* **Exercise goal**
Once the pictures are set aside, reproduce the remaining data exactly.

##### Material for this task

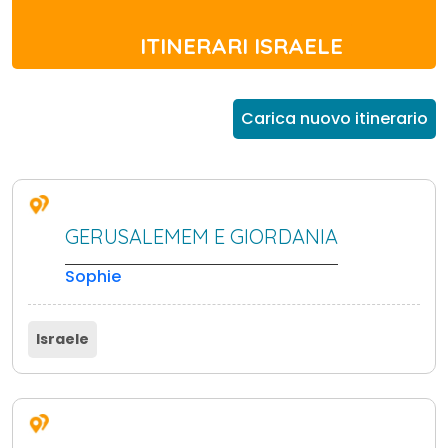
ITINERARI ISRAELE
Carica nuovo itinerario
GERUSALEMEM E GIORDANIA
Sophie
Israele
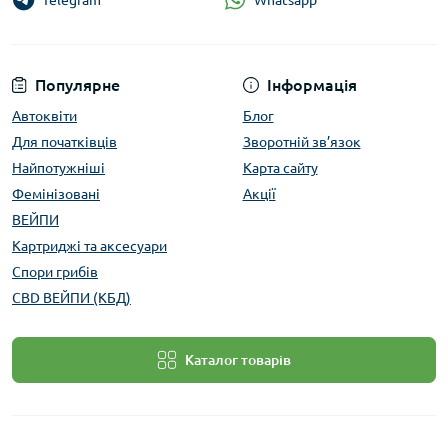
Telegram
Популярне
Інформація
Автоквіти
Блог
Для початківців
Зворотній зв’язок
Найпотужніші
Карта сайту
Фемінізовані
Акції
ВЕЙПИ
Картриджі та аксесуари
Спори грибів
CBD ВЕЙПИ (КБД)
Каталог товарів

##########

* **Answer**
ITINERARI ISRAELE
Carica nuovo itinerario
GERUSALEMEM E GIORDANIA
Sophie
Israele
Telegram
Популярне
Інформація
Автоквіти
Блог
Для початківців
Зворотній зв’язок
Найпотужніші
Карта сайту
Фемінізовані
Акції
ВЕЙПИ
Картриджі та аксесуари
Спори грибів
CBD ВЕЙПИ (КБД)
Каталог товарів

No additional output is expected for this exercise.